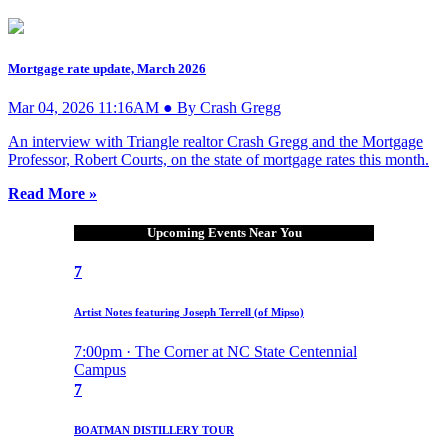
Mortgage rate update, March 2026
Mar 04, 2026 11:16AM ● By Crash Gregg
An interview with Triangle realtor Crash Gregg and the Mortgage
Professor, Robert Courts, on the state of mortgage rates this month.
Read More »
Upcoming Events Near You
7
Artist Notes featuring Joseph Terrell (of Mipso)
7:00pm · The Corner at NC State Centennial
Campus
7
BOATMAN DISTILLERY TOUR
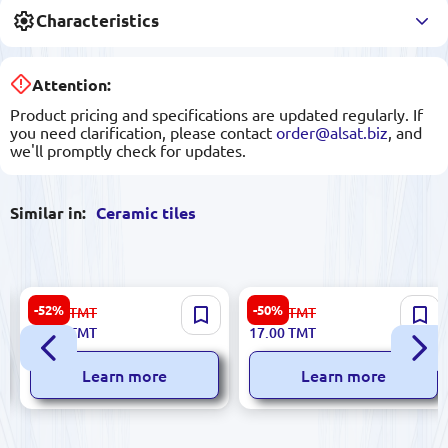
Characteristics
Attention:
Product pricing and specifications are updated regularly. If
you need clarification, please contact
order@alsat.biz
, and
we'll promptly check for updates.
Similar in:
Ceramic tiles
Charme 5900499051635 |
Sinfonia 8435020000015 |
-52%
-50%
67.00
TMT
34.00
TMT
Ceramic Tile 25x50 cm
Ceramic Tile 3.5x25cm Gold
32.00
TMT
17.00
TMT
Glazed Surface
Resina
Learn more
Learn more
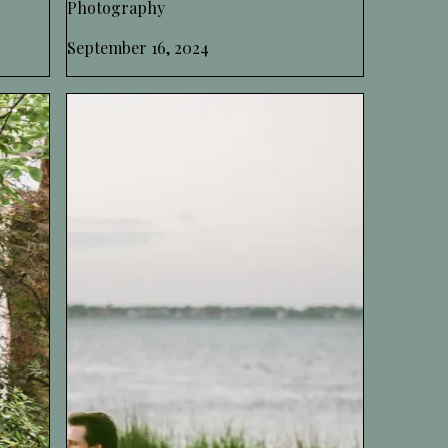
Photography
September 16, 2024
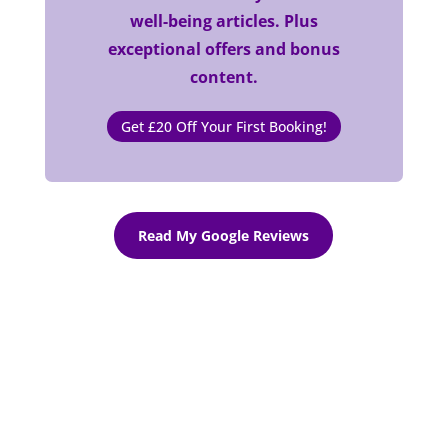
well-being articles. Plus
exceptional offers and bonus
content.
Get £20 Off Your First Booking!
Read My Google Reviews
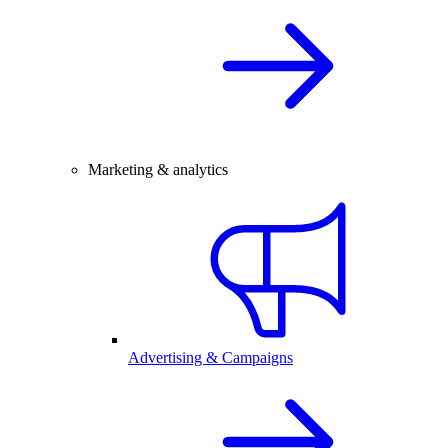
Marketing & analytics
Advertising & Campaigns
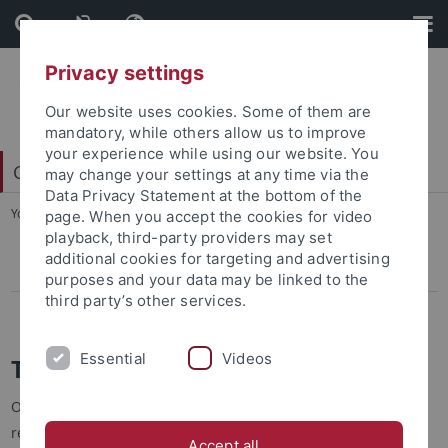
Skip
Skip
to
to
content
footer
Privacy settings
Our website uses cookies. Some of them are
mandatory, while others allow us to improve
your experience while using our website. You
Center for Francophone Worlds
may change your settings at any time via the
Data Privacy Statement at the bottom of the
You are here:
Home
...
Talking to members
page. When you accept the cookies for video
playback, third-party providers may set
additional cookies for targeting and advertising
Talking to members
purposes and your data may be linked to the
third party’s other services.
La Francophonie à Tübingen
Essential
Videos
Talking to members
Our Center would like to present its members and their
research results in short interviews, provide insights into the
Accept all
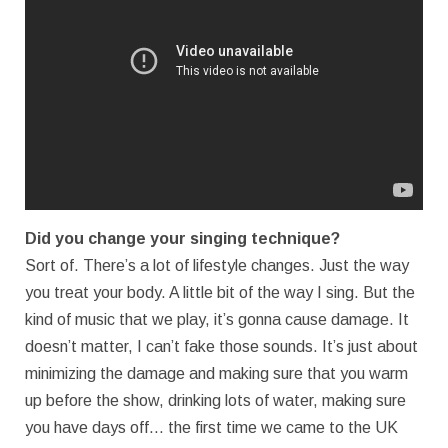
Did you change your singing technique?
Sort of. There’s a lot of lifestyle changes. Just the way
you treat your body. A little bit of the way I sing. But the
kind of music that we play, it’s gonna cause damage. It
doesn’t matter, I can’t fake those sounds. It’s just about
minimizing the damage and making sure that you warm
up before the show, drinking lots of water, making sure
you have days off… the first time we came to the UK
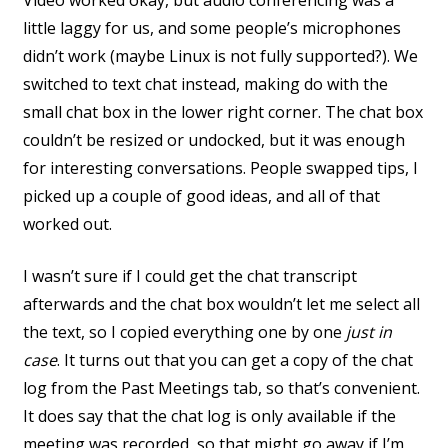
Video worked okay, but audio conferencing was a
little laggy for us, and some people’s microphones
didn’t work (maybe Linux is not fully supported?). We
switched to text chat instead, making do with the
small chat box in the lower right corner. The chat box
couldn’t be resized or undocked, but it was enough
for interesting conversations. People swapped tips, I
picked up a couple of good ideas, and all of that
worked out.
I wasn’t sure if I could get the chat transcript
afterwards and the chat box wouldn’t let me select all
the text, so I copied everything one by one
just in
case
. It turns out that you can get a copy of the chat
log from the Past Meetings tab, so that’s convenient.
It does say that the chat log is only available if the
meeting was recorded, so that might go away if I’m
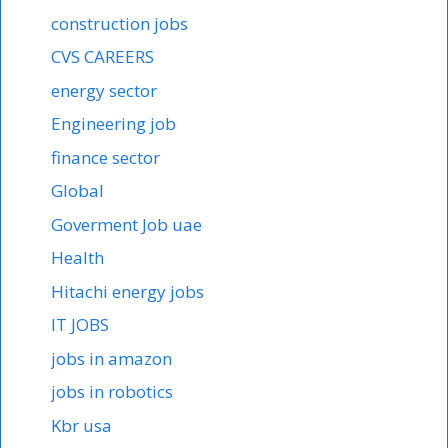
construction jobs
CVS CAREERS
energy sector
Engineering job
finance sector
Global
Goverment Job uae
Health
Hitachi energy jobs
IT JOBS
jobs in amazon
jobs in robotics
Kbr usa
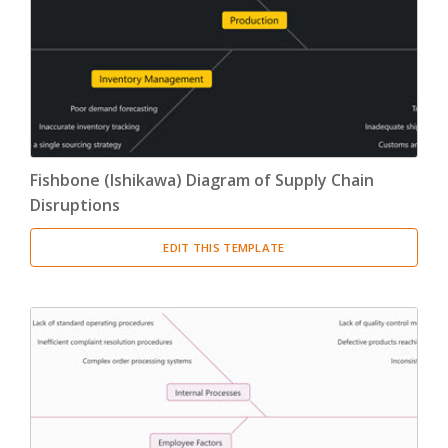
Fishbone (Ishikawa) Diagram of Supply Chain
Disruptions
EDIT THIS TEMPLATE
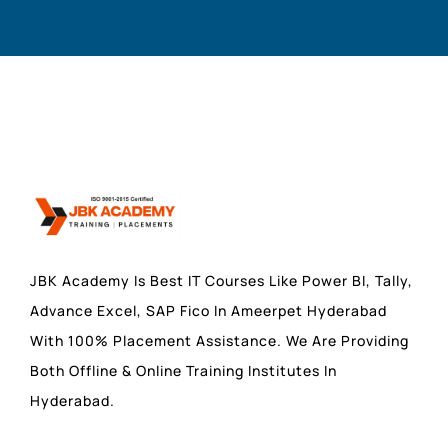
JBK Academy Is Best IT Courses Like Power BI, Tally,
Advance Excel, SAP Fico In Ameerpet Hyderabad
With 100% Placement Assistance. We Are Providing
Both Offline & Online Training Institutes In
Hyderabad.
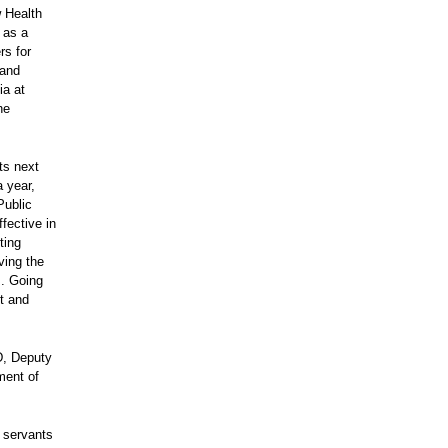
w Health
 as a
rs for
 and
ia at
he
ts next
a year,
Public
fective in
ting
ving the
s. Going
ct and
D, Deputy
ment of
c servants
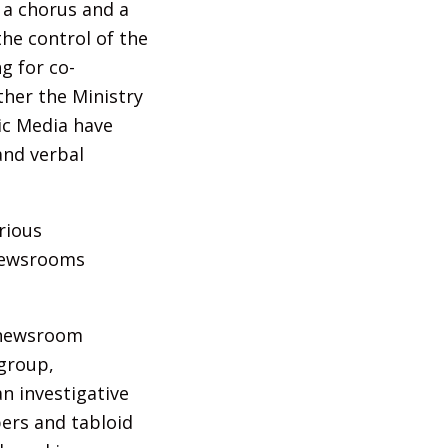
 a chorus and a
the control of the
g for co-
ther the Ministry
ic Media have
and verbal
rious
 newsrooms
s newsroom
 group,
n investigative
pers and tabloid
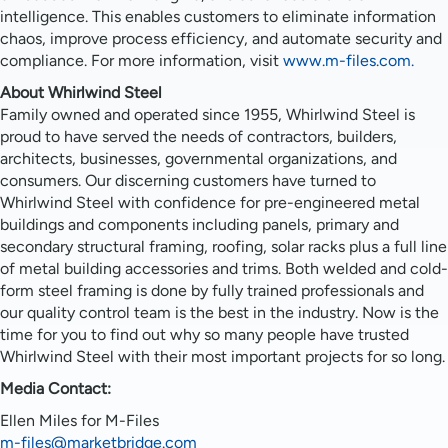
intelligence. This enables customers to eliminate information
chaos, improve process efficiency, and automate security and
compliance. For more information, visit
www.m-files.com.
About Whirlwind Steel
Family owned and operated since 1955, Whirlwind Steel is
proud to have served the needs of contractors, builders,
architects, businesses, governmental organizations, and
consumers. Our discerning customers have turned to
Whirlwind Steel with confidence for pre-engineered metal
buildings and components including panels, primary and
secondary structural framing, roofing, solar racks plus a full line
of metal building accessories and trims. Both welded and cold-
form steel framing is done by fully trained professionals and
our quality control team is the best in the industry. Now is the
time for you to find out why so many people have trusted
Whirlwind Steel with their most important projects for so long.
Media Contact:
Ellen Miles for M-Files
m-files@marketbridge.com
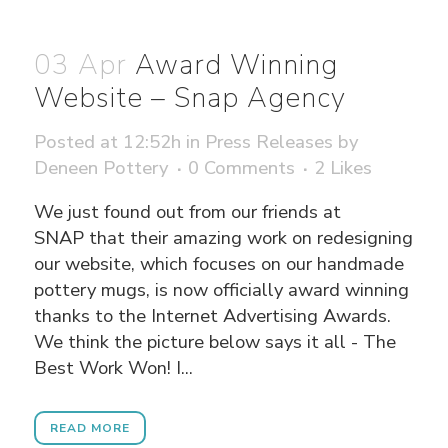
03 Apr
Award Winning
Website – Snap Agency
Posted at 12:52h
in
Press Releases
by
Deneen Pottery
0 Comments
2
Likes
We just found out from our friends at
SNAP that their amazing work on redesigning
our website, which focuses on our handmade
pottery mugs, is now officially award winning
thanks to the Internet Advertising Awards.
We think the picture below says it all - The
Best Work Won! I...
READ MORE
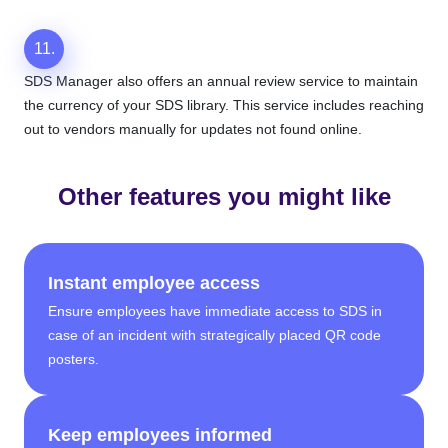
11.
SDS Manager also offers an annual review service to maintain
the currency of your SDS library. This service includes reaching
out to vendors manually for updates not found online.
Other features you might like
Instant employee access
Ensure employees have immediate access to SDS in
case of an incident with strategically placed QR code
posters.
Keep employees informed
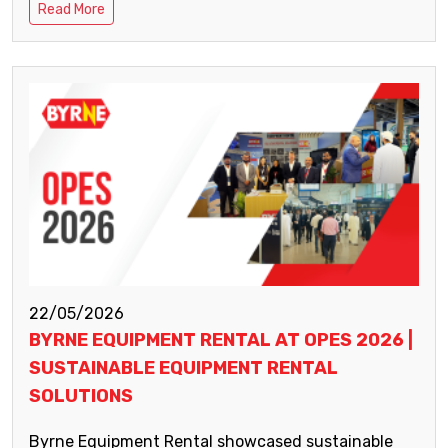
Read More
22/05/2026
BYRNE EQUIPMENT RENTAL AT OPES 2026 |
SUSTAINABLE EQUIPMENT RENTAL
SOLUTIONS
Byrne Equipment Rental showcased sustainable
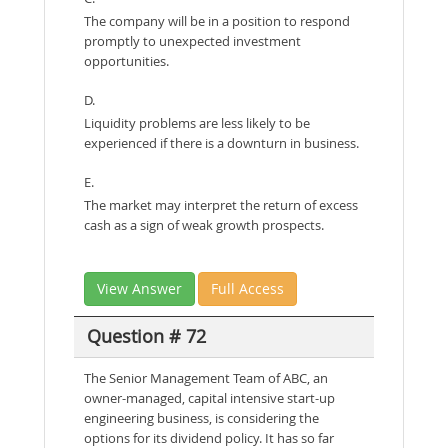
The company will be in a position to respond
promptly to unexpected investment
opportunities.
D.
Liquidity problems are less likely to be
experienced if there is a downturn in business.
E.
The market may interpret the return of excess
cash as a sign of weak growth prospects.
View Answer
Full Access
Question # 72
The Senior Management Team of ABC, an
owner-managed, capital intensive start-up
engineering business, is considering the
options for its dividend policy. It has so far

------------------------

Wherever a line in the data above holds "from", copy that line.

The completed task →
log from the Past Meetings tab, so that’s convenient.
We just found out from our friends at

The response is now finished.